BRIEF:
Two lines in the listing below mark the span: one contains "Terug naar kenniscentrum" and one contains "wie eine Stellenmarkt-Auswertung". Reproduce both of them and everything between, exactly.

#### THE DATA

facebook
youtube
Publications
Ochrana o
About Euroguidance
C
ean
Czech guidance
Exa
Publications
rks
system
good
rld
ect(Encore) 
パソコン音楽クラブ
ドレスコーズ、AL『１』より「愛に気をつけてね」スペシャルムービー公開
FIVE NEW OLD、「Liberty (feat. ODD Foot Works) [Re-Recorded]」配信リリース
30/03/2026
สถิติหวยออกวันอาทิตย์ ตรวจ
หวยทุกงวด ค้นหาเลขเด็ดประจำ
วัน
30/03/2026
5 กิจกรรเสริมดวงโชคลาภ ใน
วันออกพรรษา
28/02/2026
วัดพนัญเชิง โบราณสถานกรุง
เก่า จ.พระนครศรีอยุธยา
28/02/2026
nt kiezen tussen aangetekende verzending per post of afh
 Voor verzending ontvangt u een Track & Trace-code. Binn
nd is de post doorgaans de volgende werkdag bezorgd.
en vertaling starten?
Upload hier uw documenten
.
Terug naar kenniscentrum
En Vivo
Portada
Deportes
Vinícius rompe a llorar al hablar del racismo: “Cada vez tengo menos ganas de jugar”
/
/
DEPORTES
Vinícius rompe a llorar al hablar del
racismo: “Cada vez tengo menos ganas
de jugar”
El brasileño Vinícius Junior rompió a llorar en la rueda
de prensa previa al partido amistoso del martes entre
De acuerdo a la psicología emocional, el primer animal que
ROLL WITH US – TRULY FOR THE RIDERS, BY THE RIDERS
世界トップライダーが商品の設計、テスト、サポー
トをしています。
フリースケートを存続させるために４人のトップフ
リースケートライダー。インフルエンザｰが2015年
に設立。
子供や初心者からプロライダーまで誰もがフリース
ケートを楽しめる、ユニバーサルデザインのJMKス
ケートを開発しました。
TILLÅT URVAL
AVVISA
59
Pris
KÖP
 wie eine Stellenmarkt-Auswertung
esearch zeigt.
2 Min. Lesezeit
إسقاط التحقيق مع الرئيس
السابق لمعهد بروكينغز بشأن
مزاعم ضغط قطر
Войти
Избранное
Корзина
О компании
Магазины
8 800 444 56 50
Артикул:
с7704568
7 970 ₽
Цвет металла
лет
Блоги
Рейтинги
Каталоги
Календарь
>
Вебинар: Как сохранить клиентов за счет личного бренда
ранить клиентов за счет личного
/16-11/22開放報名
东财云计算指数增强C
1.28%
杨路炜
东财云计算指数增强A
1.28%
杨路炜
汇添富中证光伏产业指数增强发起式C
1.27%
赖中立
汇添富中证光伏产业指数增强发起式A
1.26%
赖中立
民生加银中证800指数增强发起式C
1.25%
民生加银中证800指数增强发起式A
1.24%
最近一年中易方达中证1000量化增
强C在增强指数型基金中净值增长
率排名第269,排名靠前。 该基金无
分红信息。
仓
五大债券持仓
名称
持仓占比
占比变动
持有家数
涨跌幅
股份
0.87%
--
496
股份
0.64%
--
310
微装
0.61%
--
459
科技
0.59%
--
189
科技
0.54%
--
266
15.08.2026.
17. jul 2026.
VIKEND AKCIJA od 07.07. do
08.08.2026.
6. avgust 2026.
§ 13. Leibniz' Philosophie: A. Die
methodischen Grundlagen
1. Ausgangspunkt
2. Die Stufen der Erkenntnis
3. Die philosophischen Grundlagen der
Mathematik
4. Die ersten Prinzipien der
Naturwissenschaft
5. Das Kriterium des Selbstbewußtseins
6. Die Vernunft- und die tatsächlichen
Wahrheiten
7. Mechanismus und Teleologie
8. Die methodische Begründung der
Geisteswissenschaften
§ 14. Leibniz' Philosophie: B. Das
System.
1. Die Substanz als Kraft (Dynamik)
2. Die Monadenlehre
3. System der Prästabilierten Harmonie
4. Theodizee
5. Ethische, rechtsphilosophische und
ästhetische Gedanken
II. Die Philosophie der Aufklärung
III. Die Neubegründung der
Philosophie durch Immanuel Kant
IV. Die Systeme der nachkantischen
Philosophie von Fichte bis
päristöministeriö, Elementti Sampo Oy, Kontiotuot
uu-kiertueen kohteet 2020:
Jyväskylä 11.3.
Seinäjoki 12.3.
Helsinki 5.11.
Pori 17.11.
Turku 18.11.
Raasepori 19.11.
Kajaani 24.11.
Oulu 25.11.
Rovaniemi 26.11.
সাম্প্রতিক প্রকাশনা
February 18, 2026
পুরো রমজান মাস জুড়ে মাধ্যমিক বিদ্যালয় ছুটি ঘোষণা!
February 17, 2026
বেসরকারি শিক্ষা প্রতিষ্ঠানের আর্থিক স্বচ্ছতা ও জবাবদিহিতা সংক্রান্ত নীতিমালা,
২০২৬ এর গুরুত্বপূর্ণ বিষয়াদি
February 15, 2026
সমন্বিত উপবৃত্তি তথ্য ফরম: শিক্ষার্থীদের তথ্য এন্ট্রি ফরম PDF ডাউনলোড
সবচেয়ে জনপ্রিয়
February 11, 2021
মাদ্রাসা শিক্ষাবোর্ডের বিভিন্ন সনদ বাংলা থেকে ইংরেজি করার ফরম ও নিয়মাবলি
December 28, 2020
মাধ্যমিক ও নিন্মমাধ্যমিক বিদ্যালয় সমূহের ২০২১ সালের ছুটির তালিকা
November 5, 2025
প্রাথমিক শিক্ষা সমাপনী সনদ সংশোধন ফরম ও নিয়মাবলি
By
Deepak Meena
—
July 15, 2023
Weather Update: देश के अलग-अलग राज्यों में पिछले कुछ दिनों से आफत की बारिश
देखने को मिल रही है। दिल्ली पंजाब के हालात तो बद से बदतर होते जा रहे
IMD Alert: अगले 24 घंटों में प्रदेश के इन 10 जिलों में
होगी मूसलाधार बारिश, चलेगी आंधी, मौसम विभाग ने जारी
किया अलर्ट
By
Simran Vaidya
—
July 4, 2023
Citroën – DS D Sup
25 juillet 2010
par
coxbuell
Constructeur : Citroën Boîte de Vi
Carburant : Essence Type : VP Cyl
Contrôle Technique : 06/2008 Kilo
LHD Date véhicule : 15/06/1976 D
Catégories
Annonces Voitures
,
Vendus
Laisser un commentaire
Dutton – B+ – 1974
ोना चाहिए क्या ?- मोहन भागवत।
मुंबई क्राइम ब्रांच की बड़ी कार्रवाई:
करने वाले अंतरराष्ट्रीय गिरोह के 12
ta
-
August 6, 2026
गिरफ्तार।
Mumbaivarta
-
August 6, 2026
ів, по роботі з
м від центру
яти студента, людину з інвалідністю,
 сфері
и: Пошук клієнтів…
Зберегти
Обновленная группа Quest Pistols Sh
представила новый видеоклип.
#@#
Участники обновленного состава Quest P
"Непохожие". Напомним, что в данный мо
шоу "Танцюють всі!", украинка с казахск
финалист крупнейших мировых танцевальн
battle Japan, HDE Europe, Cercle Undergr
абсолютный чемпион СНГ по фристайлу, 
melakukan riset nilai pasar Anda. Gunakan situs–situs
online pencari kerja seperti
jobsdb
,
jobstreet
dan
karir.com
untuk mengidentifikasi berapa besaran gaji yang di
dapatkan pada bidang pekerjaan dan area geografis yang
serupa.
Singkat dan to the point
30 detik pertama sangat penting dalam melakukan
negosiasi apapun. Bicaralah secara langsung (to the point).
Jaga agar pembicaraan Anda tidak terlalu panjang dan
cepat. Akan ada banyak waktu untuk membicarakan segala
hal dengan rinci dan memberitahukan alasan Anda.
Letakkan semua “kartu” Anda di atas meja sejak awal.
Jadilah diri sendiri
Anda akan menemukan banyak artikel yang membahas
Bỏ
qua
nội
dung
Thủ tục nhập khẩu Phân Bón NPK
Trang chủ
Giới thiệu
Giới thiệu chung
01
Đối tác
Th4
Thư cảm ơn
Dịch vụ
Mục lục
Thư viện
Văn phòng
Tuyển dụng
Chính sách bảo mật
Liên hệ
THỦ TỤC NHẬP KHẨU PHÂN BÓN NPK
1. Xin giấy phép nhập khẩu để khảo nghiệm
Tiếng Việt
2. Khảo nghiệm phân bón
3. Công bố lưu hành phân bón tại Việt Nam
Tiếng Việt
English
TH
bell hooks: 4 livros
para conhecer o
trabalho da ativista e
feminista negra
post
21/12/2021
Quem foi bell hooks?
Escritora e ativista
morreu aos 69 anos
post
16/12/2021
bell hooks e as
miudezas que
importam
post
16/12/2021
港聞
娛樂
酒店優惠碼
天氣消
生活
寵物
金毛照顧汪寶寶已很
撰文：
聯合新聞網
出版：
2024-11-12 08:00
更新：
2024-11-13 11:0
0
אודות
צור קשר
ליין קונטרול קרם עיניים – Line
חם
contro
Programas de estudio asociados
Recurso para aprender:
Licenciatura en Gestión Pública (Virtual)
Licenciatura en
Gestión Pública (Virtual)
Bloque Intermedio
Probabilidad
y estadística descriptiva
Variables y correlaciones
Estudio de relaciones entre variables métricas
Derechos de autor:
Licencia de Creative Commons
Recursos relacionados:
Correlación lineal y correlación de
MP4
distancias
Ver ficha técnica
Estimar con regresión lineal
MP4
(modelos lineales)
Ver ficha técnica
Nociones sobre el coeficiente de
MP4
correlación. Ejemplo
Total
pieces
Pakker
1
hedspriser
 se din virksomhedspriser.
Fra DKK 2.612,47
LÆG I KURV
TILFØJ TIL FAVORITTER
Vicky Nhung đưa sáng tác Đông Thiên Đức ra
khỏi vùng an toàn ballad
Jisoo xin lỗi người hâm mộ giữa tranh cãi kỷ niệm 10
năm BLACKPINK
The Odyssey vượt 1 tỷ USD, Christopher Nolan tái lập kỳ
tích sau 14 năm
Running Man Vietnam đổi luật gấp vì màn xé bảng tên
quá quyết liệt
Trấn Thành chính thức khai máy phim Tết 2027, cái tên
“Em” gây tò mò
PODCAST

########

OUTPUT BELOW:
Terug naar kenniscentrum
En Vivo
Portada
Deportes
Vinícius rompe a llorar al hablar del racismo: “Cada vez tengo menos ganas de jugar”
/
/
DEPORTES
Vinícius rompe a llorar al hablar del
racismo: “Cada vez tengo menos ganas
de jugar”
El brasileño Vinícius Junior rompió a llorar en la rueda
de prensa previa al partido amistoso del martes entre
De acuerdo a la psicología emocional, el primer animal que
ROLL WITH US – TRULY FOR THE RIDERS, BY THE RIDERS
世界トップライダーが商品の設計、テスト、サポー
トをしています。
フリースケートを存続させるために４人のトップフ
リースケートライダー。インフルエンザｰが2015年
に設立。
子供や初心者からプロライダーまで誰もがフリース
ケートを楽しめる、ユニバーサルデザインのJMKス
ケートを開発しました。
TILLÅT URVAL
AVVISA
59
Pris
KÖP
 wie eine Stellenmarkt-Auswertung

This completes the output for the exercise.